→ **Exercise inputs**
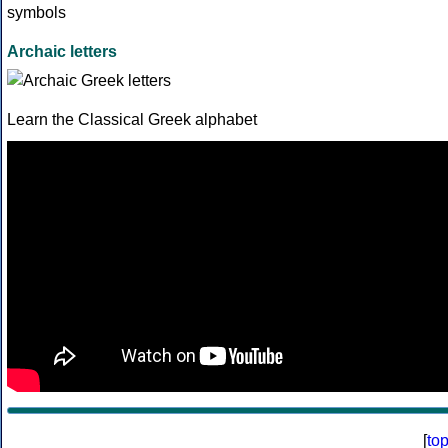
Archaic letters
Learn the Classical Greek alphabet
[
to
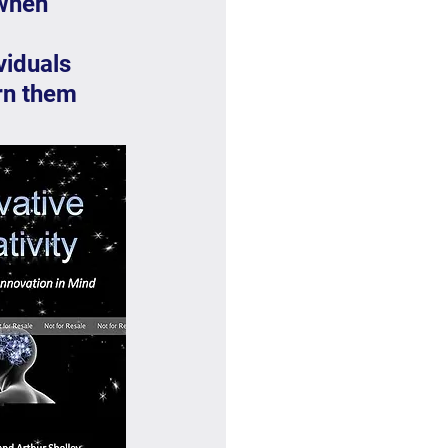
when 
viduals 
rn them 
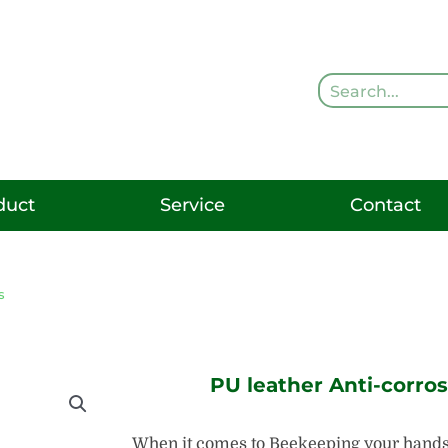
Search
duct
Service
Contact
s
PU leather Anti-corro
When it comes to Beekeeping your hands 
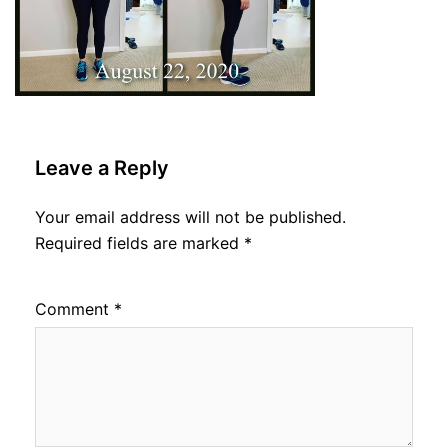
Leave a Reply
Your email address will not be published.
Required fields are marked
*
Comment
*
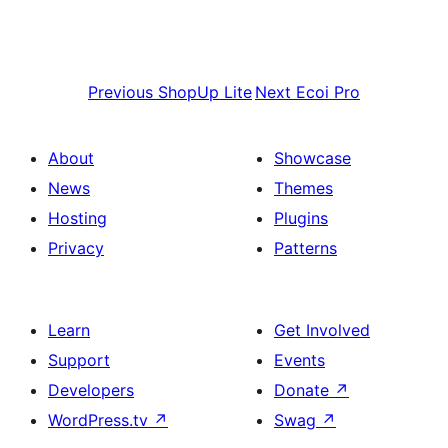
Previous
ShopUp Lite
Next
Ecoi Pro
About
Showcase
News
Themes
Hosting
Plugins
Privacy
Patterns
Learn
Get Involved
Support
Events
Developers
Donate
↗
WordPress.tv
↗
Swag
↗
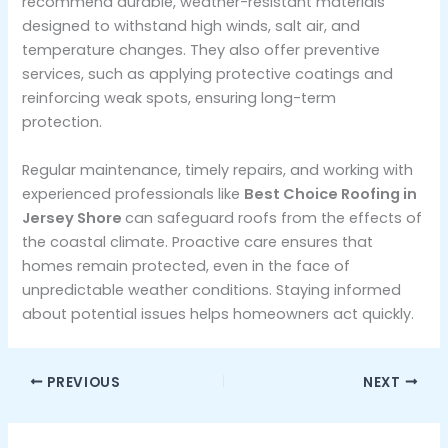
recommend durable, weather-resistant materials
designed to withstand high winds, salt air, and
temperature changes. They also offer preventive
services, such as applying protective coatings and
reinforcing weak spots, ensuring long-term
protection.
Regular maintenance, timely repairs, and working with
experienced professionals like
Best Choice Roofing in
Jersey Shore
can safeguard roofs from the effects of
the coastal climate. Proactive care ensures that
homes remain protected, even in the face of
unpredictable weather conditions. Staying informed
about potential issues helps homeowners act quickly.
PREVIOUS
NEXT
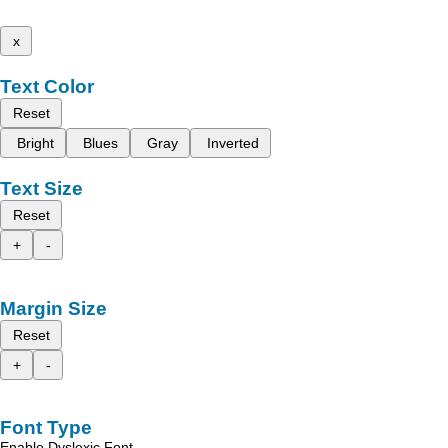
x
Text Color
Reset
Bright
Blues
Gray
Inverted
Text Size
Reset
+
-
Margin Size
Reset
+
-
Font Type
Enable Dyslexic Font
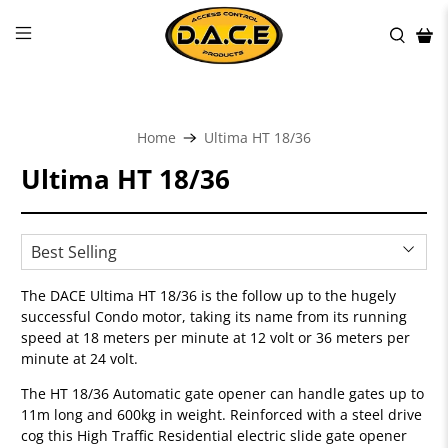
Home
Ultima HT 18/36
Ultima HT 18/36
The DACE Ultima HT 18/36 is the follow up to the hugely
successful Condo motor, taking its name from its running
speed at 18 meters per minute at 12 volt or 36 meters per
minute at 24 volt.
The HT 18/36 Automatic gate opener can handle gates up to
11m long and 600kg in weight. Reinforced with a steel drive
cog this High Traffic Residential electric slide gate opener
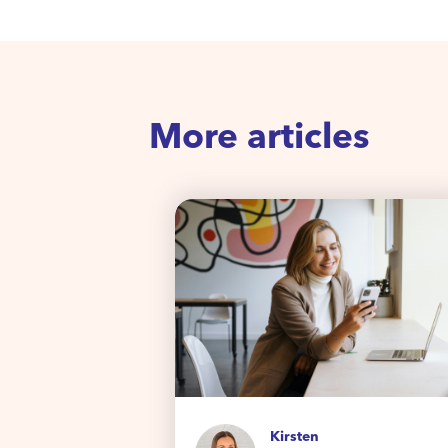
More articles
Kirsten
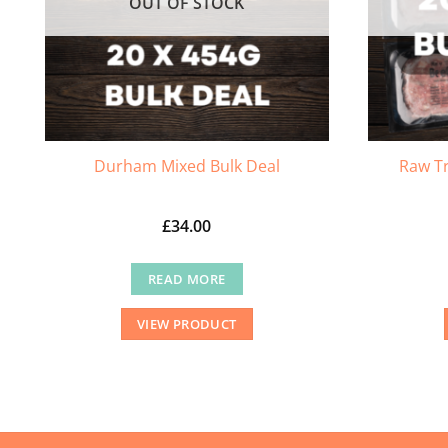
OUT OF STOCK
Durham Mixed Bulk Deal
Raw Tr
£
34.00
READ MORE
VIEW PRODUCT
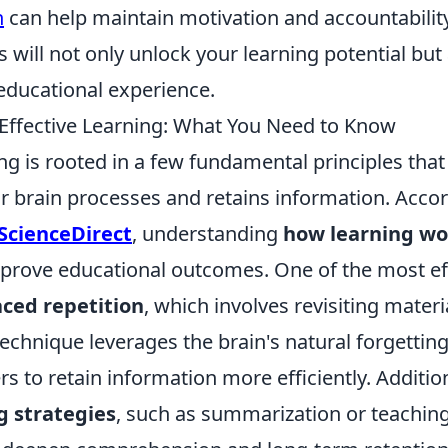
n
can help maintain motivation and accountabilit
s will not only unlock your learning potential but 
 educational experience.
 Effective Learning: What You Need to Know
ing is rooted in a few fundamental principles that
 brain processes and retains information. Accor
ScienceDirect
, understanding
how learning wo
improve educational outcomes. One of the most ef
ced repetition
, which involves revisiting materi
 technique leverages the brain's natural forgetting
rs to retain information more efficiently. Addition
g strategies
, such as summarization or teaching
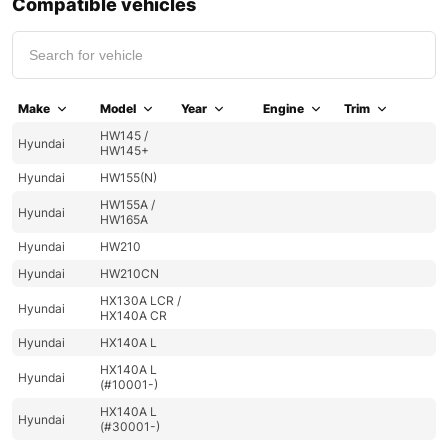
Compatible vehicles
Make
Model
Year
Engine
Trim
HW145 /
Hyundai
HW145+
Hyundai
HW155(N)
HW155A /
Hyundai
HW165A
Hyundai
HW210
Hyundai
HW210CN
HX130A LCR /
Hyundai
HX140A CR
Hyundai
HX140A L
HX140A L
Hyundai
(#10001-)
HX140A L
Hyundai
(#30001-)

→ **What the task requires**
Only one part of the material above is wanted: the lines from the one with "Leave a Reply" up to and including the one with "recommend durable, weather-resistant". Please copy them exactly, pictures left out.

→ **Solution to the exercise**
Leave a Reply
Your email address will not be published.
Required fields are marked
*
Comment
*
Previous
ShopUp Lite
Next
Ecoi Pro
About
Showcase
News
Themes
Hosting
Plugins
Privacy
Patterns
Learn
Get Involved
Support
Events
Developers
Donate
↗
WordPress.tv
↗
Swag
↗
recommend durable, weather-resistant materials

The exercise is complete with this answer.